11 July 2013 Oxford World's Classics
'Listen, Stranger!' Wordsworth and Coleridge's joint collection of poems has often been singled out as the founding text of English Romanticism. Within this initially unassuming, anonymous volume were many of the poems that came to define their age and which have continued to delight readers ever since, including 'The Rime of the Ancient Mariner', the 'Lucy' poems, 'Lines written a few miles above Tintern Abbey', 'A Slumber did my Spirit seal' and many more. Wordsworth's famous Preface is a manifesto not just for Romanticism but for poetry in general. This is the only edition to print both the original 1798 collection and the expanded 1802 edition, with the fullest version of the Preface and Wordsworth's important Appendix on Poetic Diction. It offers modern readers a sense of what it was like to encounter Lyrical Ballads for the first time, and to see how it developed.
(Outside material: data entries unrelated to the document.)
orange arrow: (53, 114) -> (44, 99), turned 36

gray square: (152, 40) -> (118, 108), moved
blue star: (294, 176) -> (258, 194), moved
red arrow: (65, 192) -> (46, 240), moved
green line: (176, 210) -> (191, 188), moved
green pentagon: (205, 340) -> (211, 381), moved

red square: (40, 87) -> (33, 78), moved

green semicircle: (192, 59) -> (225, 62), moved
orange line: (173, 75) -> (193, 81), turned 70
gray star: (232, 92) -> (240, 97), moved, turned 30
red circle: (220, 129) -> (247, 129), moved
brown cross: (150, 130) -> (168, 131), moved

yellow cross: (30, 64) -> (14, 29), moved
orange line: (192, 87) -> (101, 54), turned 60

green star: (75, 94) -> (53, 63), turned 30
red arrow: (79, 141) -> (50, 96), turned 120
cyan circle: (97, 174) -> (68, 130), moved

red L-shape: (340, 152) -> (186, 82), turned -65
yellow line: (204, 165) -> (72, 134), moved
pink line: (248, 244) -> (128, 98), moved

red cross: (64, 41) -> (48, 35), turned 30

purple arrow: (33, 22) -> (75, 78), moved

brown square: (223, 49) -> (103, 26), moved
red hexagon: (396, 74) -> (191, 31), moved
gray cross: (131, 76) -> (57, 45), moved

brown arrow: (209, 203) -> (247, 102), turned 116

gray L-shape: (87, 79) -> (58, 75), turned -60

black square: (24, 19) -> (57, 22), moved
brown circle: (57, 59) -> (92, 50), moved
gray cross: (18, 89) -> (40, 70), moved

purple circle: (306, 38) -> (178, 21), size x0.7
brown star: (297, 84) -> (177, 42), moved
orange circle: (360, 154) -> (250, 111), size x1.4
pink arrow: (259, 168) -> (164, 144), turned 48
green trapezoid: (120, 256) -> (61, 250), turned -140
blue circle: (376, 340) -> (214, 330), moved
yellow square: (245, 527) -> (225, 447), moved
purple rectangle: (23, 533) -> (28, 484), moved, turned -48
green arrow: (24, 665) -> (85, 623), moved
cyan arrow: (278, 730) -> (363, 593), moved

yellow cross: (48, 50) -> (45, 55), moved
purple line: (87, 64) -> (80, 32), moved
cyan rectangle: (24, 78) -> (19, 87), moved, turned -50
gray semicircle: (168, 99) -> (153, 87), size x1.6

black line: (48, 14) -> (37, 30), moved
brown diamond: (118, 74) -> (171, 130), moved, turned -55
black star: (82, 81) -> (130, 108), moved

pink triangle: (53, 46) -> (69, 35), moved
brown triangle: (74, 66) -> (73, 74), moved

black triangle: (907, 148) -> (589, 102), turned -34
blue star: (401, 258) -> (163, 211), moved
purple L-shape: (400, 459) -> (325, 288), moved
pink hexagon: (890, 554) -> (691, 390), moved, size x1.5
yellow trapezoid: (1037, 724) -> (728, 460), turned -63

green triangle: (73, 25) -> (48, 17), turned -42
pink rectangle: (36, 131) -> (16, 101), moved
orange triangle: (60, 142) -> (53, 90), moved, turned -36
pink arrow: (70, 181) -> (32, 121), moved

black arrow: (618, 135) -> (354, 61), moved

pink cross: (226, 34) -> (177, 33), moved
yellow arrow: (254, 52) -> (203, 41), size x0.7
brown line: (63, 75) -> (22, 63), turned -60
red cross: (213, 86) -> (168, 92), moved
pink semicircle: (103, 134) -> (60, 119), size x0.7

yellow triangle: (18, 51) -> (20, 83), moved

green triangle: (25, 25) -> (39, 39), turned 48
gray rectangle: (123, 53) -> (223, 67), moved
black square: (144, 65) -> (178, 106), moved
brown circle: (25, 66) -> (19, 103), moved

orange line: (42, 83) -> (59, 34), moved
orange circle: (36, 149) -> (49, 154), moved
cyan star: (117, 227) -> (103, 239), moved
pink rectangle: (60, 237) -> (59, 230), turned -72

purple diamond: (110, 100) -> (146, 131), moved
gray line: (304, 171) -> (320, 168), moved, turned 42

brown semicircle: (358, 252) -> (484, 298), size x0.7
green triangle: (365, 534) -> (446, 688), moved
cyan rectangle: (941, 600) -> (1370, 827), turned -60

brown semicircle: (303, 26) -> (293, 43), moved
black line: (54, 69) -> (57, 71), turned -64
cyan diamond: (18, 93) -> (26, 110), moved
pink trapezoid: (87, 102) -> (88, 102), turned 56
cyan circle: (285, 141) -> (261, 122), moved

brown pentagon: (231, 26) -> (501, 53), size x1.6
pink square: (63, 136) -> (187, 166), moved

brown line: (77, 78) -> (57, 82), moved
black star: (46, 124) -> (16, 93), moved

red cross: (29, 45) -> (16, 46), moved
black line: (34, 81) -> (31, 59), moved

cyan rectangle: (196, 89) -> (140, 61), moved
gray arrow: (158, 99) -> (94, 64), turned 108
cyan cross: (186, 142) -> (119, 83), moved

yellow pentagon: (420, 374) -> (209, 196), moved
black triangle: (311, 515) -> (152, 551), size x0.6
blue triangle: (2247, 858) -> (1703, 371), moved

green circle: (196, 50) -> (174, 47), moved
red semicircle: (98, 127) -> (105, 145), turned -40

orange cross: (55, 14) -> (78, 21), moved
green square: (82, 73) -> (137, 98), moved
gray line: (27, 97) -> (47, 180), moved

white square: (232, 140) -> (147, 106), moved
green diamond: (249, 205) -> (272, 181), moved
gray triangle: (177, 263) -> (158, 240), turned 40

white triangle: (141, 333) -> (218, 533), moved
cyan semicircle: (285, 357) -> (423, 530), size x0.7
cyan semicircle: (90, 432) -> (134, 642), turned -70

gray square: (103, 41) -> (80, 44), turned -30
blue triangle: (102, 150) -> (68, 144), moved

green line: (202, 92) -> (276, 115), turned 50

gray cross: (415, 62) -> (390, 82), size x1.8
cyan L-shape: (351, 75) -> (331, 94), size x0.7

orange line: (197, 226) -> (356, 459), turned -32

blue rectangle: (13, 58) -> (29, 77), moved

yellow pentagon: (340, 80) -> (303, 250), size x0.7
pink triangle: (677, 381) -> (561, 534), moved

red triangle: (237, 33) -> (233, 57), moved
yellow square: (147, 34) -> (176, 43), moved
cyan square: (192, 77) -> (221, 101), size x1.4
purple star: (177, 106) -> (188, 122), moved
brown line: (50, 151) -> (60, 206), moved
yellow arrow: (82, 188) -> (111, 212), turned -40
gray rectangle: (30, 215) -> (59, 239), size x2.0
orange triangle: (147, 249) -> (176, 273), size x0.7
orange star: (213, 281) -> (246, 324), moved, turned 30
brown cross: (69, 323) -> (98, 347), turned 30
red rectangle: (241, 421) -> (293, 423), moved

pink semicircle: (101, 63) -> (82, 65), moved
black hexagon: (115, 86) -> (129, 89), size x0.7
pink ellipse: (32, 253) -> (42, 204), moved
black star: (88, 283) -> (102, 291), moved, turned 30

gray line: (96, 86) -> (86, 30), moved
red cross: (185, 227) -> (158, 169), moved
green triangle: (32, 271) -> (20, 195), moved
Important letters are included, as well as a wide-ranging introduction and generous notes. ABOUT THE SERIES: For over 100 years Oxford World's Classics has made available the widest range of literature from around the globe. Each affordable volume reflects Oxford's commitment to scholarship, providing the most accurate text plus a wealth of other valuable features, including expert introductions by leading authorities, helpful notes to clarify the text, up-to-date bibliographies for further study, and much more.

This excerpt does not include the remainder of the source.